L'enquête a également révélé que Brazão a reçu près de 10 000 R$ d'aide alimentaire entre février et avril de cette année.
Domingos Brazão
Reproduction/TV Globo
L'analyste principale de Transparência Brasil, Bianca Berti, a déclaré que le paiement de ces indemnités n'est pas illégal, mais "immoral".
"Ces fonds étaient réglementés par chaque organisme. Ils disposaient donc d'une certaine autonomie pour définir leur mode de paiement et le type d'avantages qu'ils souhaitaient distribuer aux conseillers et aux salariés."
"Dans le cas précis de la Cour des comptes de l'État de Rio de Janeiro, par exemple, elles sont en principe légales. Immorales et irrationnelles", a-t-elle déclaré. STF impose la transparence
L'enquête RJ2 n'a été possible qu'après que le Tribunal fédéral ait déterminé une plus grande transparence dans la divulgation des salaires des organismes publics, évitant ainsi l'utilisation de nomenclatures qui rendraient difficile l'identification des fonds reçus.
Les nouveaux critères de paiement des penduricalhos ont été définis par le STF en mars et sont entrés en vigueur en mai.
Depuis lors, selon l'enquête, les paiements des conseillers se situent dans la nouvelle limite établie, jusqu'à environ 78 800 R$ par mois, compte tenu des versements autorisés.

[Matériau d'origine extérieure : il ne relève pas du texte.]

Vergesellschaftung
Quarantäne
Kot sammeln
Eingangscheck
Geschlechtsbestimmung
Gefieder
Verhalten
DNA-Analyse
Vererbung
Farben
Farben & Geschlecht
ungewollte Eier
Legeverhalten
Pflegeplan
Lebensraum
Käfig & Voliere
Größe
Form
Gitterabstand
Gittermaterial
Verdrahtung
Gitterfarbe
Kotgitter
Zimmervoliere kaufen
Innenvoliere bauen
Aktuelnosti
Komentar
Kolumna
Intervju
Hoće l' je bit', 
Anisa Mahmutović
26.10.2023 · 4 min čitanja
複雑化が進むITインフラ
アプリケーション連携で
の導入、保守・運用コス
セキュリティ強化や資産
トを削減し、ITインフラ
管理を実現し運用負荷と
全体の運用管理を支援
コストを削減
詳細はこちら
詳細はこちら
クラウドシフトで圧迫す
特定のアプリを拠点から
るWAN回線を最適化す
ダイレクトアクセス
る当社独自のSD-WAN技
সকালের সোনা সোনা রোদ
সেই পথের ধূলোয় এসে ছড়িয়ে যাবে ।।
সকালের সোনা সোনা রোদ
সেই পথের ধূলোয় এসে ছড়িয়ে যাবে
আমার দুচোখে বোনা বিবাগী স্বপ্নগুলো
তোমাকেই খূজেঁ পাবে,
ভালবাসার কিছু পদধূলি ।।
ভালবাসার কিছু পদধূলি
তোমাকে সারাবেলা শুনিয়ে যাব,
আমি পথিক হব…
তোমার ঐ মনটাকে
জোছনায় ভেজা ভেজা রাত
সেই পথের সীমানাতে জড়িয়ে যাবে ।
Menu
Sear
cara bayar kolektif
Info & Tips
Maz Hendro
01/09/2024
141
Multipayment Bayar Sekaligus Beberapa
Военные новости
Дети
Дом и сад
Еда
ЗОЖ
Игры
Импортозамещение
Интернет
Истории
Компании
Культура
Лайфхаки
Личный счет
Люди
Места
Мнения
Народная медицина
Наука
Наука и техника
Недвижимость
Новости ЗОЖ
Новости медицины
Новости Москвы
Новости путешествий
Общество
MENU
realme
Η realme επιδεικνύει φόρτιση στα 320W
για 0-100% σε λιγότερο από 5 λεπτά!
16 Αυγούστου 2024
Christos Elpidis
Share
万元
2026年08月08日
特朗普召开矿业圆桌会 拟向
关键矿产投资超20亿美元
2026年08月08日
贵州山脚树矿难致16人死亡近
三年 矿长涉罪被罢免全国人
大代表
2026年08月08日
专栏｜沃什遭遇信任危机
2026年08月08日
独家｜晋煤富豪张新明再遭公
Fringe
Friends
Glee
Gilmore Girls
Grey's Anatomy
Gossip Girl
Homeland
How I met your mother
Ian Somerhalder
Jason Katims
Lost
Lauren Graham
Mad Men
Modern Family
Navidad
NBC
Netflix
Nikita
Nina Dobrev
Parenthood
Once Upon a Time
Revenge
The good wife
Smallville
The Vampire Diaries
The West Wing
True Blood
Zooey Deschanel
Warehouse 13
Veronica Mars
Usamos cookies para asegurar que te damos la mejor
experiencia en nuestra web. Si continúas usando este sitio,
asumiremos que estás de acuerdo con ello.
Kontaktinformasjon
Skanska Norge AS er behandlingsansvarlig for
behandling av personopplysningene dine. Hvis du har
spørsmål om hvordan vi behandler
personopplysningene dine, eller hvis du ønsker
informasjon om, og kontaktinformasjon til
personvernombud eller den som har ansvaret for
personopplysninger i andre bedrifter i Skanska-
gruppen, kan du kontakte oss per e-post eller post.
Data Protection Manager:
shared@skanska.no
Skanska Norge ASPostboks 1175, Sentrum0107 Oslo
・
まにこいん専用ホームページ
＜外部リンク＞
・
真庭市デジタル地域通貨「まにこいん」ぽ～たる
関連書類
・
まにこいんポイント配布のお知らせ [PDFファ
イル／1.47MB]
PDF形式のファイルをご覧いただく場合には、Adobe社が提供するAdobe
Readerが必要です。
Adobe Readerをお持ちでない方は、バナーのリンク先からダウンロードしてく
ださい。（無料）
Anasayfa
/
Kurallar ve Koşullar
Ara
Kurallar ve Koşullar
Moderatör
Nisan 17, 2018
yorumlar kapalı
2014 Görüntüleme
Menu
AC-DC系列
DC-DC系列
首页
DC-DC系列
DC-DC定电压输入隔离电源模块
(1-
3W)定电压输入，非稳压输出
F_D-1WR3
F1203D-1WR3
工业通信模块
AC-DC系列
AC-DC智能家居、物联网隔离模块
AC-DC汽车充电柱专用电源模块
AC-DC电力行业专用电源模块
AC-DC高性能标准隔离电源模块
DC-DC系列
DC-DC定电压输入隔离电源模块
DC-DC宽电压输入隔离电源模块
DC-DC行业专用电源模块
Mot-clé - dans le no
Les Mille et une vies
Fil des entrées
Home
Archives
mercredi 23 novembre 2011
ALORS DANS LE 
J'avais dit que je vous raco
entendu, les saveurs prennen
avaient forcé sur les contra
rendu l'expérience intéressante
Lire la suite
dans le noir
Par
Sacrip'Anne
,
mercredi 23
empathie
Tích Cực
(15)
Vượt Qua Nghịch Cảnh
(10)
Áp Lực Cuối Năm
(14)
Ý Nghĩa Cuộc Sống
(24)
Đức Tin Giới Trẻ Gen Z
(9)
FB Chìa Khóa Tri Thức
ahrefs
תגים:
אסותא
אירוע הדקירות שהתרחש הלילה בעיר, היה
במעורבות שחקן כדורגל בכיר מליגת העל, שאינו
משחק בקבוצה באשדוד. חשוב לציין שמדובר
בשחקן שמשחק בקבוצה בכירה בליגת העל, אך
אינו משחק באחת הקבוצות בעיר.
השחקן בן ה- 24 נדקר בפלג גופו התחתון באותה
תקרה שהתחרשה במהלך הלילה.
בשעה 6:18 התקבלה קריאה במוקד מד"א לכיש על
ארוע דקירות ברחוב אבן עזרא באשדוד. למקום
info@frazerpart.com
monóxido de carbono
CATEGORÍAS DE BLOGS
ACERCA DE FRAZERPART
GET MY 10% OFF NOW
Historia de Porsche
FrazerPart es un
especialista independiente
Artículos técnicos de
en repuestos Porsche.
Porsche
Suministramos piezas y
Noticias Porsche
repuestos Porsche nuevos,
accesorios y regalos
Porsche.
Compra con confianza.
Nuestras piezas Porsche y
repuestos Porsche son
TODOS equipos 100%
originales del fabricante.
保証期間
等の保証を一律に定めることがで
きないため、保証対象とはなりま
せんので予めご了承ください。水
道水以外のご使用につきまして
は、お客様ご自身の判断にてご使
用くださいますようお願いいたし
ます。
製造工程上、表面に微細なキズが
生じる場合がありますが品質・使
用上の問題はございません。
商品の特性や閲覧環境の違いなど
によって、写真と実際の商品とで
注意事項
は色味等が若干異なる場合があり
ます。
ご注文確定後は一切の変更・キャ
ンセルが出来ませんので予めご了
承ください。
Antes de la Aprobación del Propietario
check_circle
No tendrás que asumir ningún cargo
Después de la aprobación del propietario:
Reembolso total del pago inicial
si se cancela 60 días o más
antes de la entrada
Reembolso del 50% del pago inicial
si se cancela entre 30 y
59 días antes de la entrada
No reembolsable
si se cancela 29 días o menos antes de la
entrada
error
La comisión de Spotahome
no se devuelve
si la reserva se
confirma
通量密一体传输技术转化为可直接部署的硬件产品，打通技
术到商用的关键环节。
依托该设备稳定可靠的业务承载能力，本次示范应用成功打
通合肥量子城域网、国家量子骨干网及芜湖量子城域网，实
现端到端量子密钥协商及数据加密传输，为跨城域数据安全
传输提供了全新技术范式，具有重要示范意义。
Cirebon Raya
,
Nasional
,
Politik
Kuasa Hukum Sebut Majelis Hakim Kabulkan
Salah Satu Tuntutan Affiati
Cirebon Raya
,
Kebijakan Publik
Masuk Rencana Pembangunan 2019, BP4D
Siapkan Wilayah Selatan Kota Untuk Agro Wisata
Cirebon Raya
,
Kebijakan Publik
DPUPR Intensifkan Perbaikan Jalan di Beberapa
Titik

Pour Bianca Berti, le pays doit évoluer vers une réglementation plus claire de ces fonds.
"Nous comprenons qu'il serait très positif que le Brésil parvienne à créer une législation qui prendrait en compte ces rémunérations dans leur ensemble et les avantages qui peuvent être payés et qui ne peuvent pas l'être."
"Et surtout, il s'agit d'empêcher les organismes d'avoir l'autonomie de détourner les fonds qui sont des rémunérations, qui sont des avantages découlant du travail que réalise le fonctionnaire, en fonds de compensation, ce qui est la pratique dans laquelle ce haut niveau de certaines institutions s'est engagé dans ce processus de maximisation de leurs propres revenus", a-t-il commenté.
Ce que dit le TCE
Dans une note, la Cour des comptes du Land a déclaré que tous les paiements étaient strictement conformes à la législation en vigueur, aux décisions du Tribunal fédéral et aux accords applicables en la matière.
L'organisme a déclaré que les montants mis en avant ne correspondent pas exclusivement à la rémunération mensuelle des administrateurs, mais comprennent des montants à caractère personnel et indemnitaire relatifs aux droits accumulés au fil des années et appuyés par la législation et la jurisprudence des juridictions supérieures.
Selon le TCE-RJ, une partie importante de ces montants provient du paiement d'échéances antérieures de droits acquis et régulièrement reconnus, ayant été payées intégralement dans certains cas sur la base de critères d'économie et d'efficacité administrative.
La Cour a également informé qu'elle respecte actuellement le plafond de rémunération autorisé par la Constitution et la jurisprudence consolidée du STF, en admettant uniquement les indemnités et les droits autorisés à caractère personnel, et a déclaré qu'elle adopte les mêmes paramètres utilisés par d'autres organes du système judiciaire, tels que la Cour de Justice et le Ministère Public.